↓

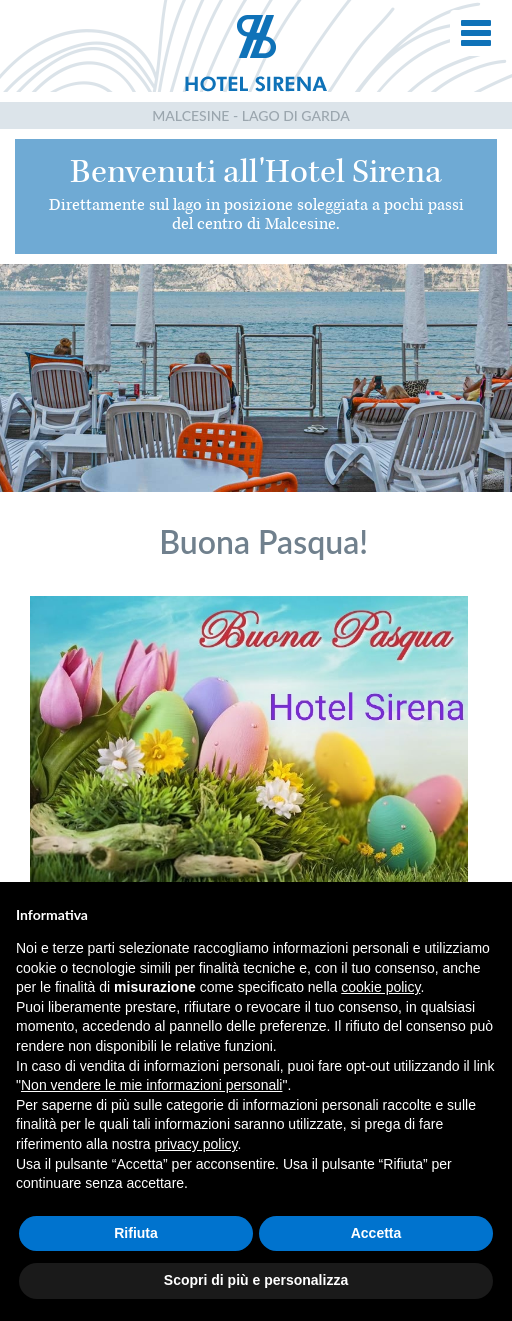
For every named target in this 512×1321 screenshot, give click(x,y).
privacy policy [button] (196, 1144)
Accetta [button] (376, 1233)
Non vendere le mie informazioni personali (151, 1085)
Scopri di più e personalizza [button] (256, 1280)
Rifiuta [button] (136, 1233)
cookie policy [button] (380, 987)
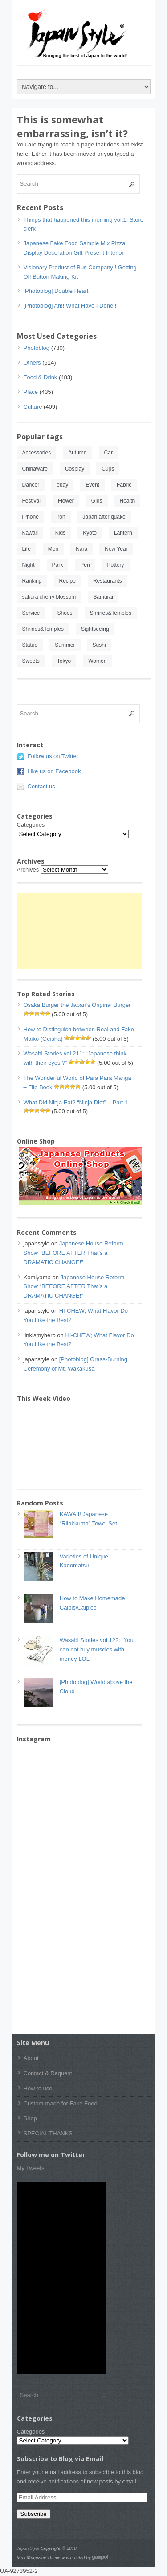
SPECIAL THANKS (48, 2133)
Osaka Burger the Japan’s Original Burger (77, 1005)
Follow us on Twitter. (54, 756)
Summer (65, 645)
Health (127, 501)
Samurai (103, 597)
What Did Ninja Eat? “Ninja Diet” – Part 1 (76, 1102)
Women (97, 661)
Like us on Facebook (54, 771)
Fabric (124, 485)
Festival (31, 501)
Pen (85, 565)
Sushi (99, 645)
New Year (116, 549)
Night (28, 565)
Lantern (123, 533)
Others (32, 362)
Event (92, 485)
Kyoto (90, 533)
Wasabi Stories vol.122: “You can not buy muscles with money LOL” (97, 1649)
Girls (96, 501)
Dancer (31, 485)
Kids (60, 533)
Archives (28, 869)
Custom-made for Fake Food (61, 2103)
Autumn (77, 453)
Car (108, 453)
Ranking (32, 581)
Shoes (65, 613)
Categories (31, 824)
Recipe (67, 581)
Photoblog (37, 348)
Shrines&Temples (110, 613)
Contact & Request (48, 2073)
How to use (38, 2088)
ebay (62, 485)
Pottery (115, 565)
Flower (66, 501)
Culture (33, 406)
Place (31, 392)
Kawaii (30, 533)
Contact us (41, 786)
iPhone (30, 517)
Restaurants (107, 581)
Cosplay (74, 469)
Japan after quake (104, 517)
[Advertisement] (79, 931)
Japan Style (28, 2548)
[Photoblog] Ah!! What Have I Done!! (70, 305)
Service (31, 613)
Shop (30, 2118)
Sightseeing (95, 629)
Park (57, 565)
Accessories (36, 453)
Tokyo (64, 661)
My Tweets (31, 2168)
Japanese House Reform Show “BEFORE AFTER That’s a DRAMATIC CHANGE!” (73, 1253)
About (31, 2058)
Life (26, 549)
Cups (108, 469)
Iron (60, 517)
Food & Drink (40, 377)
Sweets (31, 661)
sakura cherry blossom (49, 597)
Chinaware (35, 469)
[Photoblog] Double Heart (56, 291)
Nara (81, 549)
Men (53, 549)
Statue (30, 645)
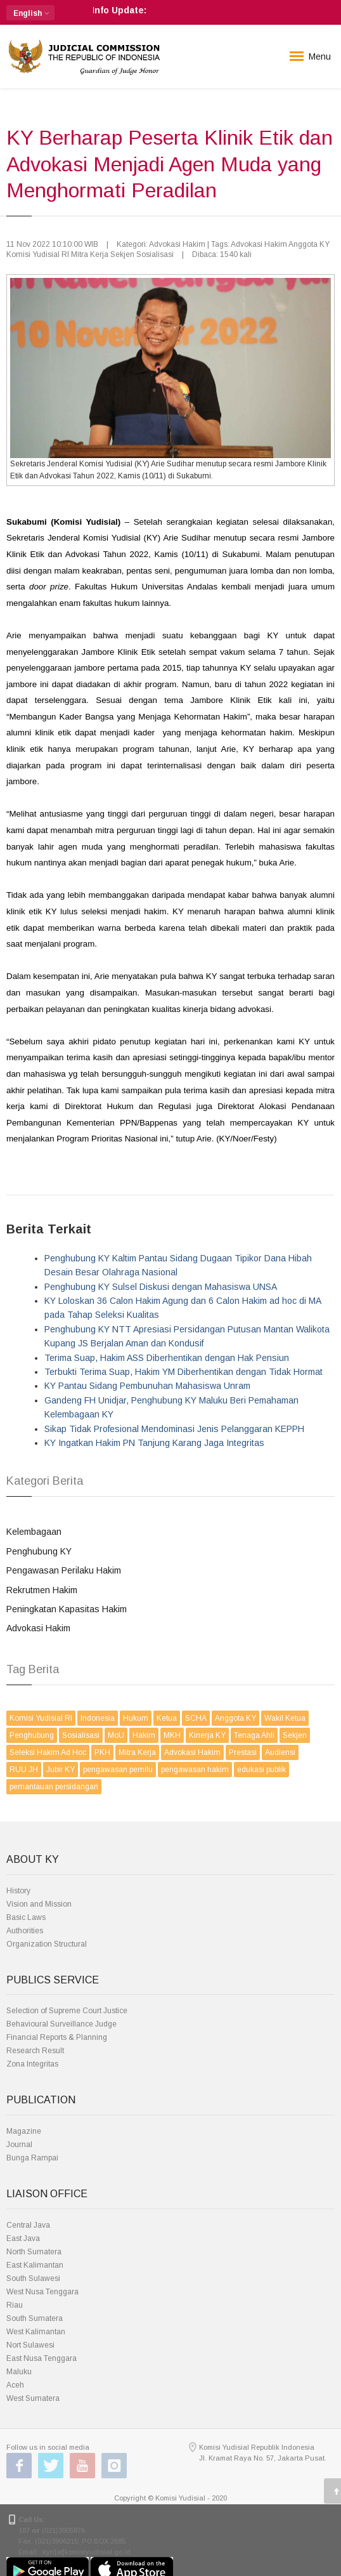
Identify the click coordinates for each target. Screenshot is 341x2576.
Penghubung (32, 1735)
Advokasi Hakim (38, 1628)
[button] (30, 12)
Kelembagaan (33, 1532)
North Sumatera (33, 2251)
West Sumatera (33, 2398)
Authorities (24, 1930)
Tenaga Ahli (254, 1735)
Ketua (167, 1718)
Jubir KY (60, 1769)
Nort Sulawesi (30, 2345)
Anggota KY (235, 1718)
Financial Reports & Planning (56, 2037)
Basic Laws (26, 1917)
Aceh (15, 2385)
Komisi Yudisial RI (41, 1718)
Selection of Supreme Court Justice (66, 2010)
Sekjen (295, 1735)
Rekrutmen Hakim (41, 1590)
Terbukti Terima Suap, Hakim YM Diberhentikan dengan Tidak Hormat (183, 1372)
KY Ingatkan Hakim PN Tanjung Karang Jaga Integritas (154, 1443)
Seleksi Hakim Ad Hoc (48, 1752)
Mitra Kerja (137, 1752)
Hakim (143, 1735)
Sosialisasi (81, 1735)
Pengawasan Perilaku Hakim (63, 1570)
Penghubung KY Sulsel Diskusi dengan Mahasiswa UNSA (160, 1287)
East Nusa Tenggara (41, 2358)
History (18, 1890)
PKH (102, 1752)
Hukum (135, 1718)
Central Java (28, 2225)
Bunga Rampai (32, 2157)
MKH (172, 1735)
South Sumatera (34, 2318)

↑

## [Directions]
Please write out all the data word for word, but keep every picture out.

## [Answer space]
For every named target in this 512×1321 screenshot, give click(x,y).
privacy policy [button] (196, 1144)
Accetta [button] (376, 1233)
Non vendere le mie informazioni personali (151, 1085)
Scopri di più e personalizza [button] (256, 1280)
Rifiuta [button] (136, 1233)
cookie policy [button] (380, 987)
SPECIAL THANKS (48, 2133)
Osaka Burger the Japan’s Original Burger (77, 1005)
Follow us on Twitter. (54, 756)
Summer (65, 645)
Health (127, 501)
Samurai (103, 597)
What Did Ninja Eat? “Ninja Diet” – Part 1 (76, 1102)
Women (97, 661)
Like us on Facebook (54, 771)
Fabric (124, 485)
Festival (31, 501)
Pen (85, 565)
Sushi (99, 645)
New Year (116, 549)
Night (28, 565)
Lantern (123, 533)
Others (32, 362)
Event (92, 485)
Kyoto (90, 533)
Wasabi Stories vol.122: “You can not buy muscles with money LOL” (97, 1649)
Girls (96, 501)
Dancer (31, 485)
Kids (60, 533)
Archives (28, 869)
Custom-made for Fake Food (61, 2103)
Autumn (77, 453)
Car (108, 453)
Ranking (32, 581)
Shoes (65, 613)
Categories (31, 824)
Recipe (67, 581)
Photoblog (37, 348)
Shrines&Temples (110, 613)
Contact & Request (48, 2073)
How to use (38, 2088)
ebay (62, 485)
Pottery (115, 565)
Flower (66, 501)
Culture (33, 406)
Place (31, 392)
Kawaii (30, 533)
Contact us (41, 786)
iPhone (30, 517)
Restaurants (107, 581)
Cosplay (74, 469)
Japan after quake (104, 517)
[Advertisement] (79, 931)
Japan Style (28, 2548)
[Photoblog] Ah!! What Have I Done!! (70, 305)
Service (31, 613)
Shop (30, 2118)
Sightseeing (95, 629)
Park (57, 565)
Accessories (36, 453)
Tokyo (64, 661)
My Tweets (31, 2168)
Japanese House Reform Show “BEFORE AFTER That’s a DRAMATIC CHANGE!” (73, 1253)
About (31, 2058)
Life (26, 549)
Cups (108, 469)
Iron (60, 517)
Food & Drink (40, 377)
Sweets (31, 661)
sakura cherry blossom (49, 597)
Chinaware (35, 469)
[Photoblog] Double Heart (56, 291)
Nara (81, 549)
Men (53, 549)
Statue (30, 645)
Identify the click coordinates for each target. Screenshot is 341x2576.
Penghubung (32, 1735)
Advokasi Hakim (38, 1628)
[button] (30, 12)
Kelembagaan (33, 1532)
North Sumatera (33, 2251)
West Sumatera (33, 2398)
Authorities (24, 1930)
Tenaga Ahli (254, 1735)
Ketua (167, 1718)
Jubir KY (60, 1769)
Nort Sulawesi (30, 2345)
Anggota KY (235, 1718)
Financial Reports & Planning (56, 2037)
Basic Laws (26, 1917)
Aceh (15, 2385)
Komisi Yudisial RI (41, 1718)
Selection of Supreme Court Justice (66, 2010)
Sekjen (295, 1735)
Rekrutmen Hakim (41, 1590)
Terbukti Terima Suap, Hakim YM Diberhentikan dengan Tidak Hormat (183, 1372)
KY Ingatkan Hakim PN Tanjung Karang Jaga Integritas (154, 1443)
Seleksi Hakim Ad Hoc (48, 1752)
Mitra Kerja (137, 1752)
Hakim (143, 1735)
Sosialisasi (81, 1735)
Pengawasan Perilaku Hakim (63, 1570)
Penghubung KY Sulsel Diskusi dengan Mahasiswa UNSA (160, 1287)
East Nusa Tenggara (41, 2358)
History (18, 1890)
PKH (102, 1752)
Hukum (135, 1718)
Central Java (28, 2225)
Bunga Rampai (32, 2157)
MKH (172, 1735)
South Sumatera (34, 2318)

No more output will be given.